But the undertaking was not an absolute failure. The Mohawks were astute enough to see that only the inexperience of the French had stood between them and destruction. Here was an enemy which had proved able to come through the dead of winter right into the regions which had hitherto been regarded as inaccessible from the north. The French might be depended to come again and, by reason of greater experience, to make a better job of their coming. The Iroquois reasoning was quite correct, as the sequel soon disclosed. In September of the same year the French had once again equipped their expedition, more effectively this time. Traveling overland along nearly the same route, it reached the country of the Mohawks without a mishap. The Indians saved themselves by a rapid flight to the forests, but their palisaded strongholds were demolished, their houses set afire, their caches of corn dug out and destroyed. The Mohawks were left to face the oncoming winter with nothing but the woods to shelter them. Having finished their task of punishment, Tracy and his regiment made their way leisurely back to Quebec.
The Mohawks were now quite ready to make terms, and in 1667 they sent a delegation to Quebec to proffer peace. Two raids into their territories in successive years had taught them that they could not safely leave their homes to make war against the tribes of the west so long as the French were their enemies. And the desire to dominate the region of the lakes was a first principle of Iroquois policy at this time. An armistice was accordingly concluded, which lasted without serious interruption for more than a decade. One of the provisions of the peace was that Jesuit missions should be established in the Iroquois territory, this being the usual way in which the French assured themselves of diplomatic intercourse with the tribes.

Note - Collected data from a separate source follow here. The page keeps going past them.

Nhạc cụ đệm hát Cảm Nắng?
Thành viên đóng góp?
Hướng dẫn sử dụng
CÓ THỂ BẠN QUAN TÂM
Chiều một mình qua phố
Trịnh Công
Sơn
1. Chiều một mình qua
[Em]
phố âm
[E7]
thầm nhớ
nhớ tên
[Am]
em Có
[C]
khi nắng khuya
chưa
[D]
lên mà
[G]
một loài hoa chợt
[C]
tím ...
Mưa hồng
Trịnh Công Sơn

With its trade routes once more securely open, New France now began a period of marked prosperity. Tracy and his staff went back to France, but most of his soldiers remained and became settlers. Wives for these soldiers were sent out under royal auspices, and liberal grants of money were provided to get the new households established. Since 1664, the trade of the colony had been once more in the hands of a commercial organization, the Company of the West Indies, whose financial success was, for the time being, assured by the revival of the fur traffic. Industries were beginning to spring into being, the population was increasing rapidly, and the King was showing a lively interest in all the colony’s affairs. It was therefore a prosperous and promising colony to which Governor Frontenac came in 1672.